- TRY IT -
Only one portion of the data is to be written out: from the line bearing "servizio. Pertanto, per" through the line bearing "sélection de mes meilleurs articles.". Write it exactly as it appears.

- DATA UNDER STUDY -
=== Section Start ===

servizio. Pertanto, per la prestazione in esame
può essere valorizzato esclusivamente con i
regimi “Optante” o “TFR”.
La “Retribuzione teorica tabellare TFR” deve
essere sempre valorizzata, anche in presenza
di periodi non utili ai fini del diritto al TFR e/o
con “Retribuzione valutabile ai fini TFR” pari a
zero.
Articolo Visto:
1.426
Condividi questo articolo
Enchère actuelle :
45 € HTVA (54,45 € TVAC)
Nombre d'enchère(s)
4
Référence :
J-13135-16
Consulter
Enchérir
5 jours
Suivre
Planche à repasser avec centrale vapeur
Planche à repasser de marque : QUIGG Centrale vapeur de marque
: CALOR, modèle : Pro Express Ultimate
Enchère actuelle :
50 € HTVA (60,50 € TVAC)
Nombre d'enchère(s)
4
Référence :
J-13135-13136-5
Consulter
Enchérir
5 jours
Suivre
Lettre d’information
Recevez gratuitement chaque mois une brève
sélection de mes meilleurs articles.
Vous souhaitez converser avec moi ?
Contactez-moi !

=== Section End ===
=== Section Start ===

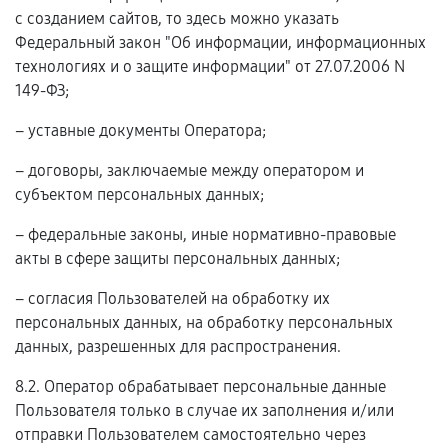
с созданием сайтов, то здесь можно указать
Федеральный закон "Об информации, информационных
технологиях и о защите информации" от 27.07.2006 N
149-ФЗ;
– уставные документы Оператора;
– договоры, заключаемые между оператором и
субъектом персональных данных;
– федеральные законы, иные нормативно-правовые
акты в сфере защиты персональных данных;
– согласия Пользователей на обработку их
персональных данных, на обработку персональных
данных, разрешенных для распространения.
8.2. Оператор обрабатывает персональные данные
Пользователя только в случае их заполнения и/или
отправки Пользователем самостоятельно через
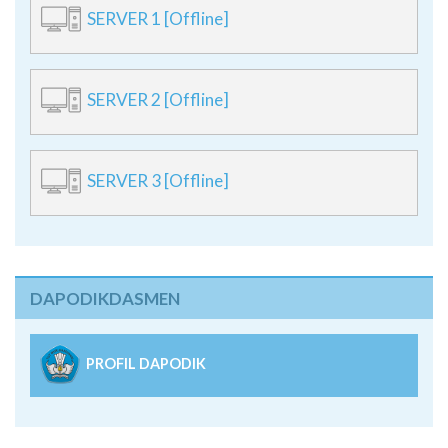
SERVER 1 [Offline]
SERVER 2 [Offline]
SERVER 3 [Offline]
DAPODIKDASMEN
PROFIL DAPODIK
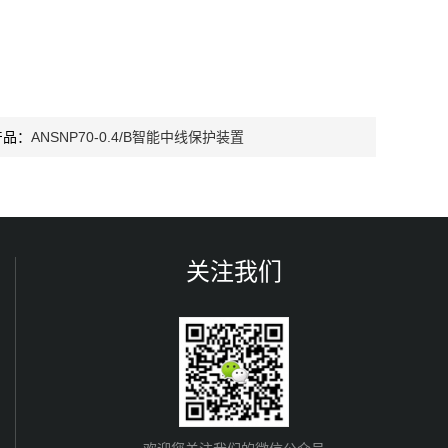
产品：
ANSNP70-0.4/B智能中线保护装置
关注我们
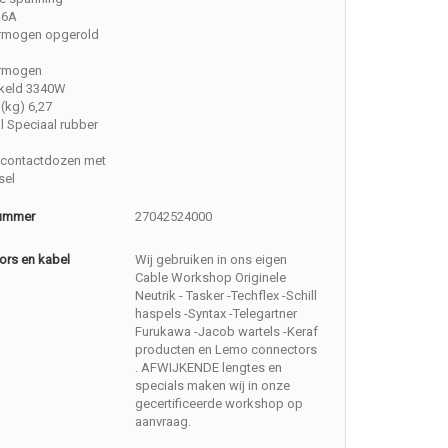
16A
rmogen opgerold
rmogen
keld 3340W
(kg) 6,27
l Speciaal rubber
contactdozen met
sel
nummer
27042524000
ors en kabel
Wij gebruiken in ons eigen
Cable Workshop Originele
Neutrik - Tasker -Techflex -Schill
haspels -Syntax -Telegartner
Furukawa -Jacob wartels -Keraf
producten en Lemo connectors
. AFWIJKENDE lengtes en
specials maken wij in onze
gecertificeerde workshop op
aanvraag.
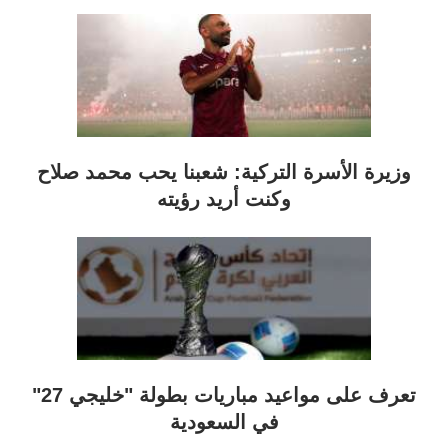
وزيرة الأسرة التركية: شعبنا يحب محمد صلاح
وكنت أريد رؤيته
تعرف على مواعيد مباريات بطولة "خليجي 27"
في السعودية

=== Section End ===
=== Section Start ===

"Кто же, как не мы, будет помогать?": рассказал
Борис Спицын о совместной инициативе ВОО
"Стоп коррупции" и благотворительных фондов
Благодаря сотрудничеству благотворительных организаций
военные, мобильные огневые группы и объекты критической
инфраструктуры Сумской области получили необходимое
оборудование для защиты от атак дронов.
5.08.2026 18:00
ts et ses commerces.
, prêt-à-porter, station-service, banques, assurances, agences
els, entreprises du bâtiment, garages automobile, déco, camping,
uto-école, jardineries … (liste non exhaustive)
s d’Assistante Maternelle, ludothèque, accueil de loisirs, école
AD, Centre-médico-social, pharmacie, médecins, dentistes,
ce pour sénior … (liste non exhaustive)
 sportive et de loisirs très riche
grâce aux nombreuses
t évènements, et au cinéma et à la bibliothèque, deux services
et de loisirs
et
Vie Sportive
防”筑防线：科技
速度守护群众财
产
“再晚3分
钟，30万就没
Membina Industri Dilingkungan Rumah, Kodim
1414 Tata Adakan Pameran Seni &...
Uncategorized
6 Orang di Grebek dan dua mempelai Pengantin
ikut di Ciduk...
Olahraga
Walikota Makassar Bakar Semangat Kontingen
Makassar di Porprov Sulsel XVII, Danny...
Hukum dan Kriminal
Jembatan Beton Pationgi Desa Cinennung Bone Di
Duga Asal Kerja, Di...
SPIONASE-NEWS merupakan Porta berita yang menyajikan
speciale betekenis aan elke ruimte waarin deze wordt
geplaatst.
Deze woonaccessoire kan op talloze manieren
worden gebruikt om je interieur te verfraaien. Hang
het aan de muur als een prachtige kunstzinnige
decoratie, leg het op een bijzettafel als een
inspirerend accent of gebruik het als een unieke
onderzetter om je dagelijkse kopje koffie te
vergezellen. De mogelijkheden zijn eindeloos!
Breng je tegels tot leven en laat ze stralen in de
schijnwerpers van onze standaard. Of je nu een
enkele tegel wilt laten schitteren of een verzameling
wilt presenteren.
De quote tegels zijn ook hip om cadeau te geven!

=== Section End ===

- REPLY -
servizio. Pertanto, per la prestazione in esame
può essere valorizzato esclusivamente con i
regimi “Optante” o “TFR”.
La “Retribuzione teorica tabellare TFR” deve
essere sempre valorizzata, anche in presenza
di periodi non utili ai fini del diritto al TFR e/o
con “Retribuzione valutabile ai fini TFR” pari a
zero.
Articolo Visto:
1.426
Condividi questo articolo
Enchère actuelle :
45 € HTVA (54,45 € TVAC)
Nombre d'enchère(s)
4
Référence :
J-13135-16
Consulter
Enchérir
5 jours
Suivre
Planche à repasser avec centrale vapeur
Planche à repasser de marque : QUIGG Centrale vapeur de marque
: CALOR, modèle : Pro Express Ultimate
Enchère actuelle :
50 € HTVA (60,50 € TVAC)
Nombre d'enchère(s)
4
Référence :
J-13135-13136-5
Consulter
Enchérir
5 jours
Suivre
Lettre d’information
Recevez gratuitement chaque mois une brève
sélection de mes meilleurs articles.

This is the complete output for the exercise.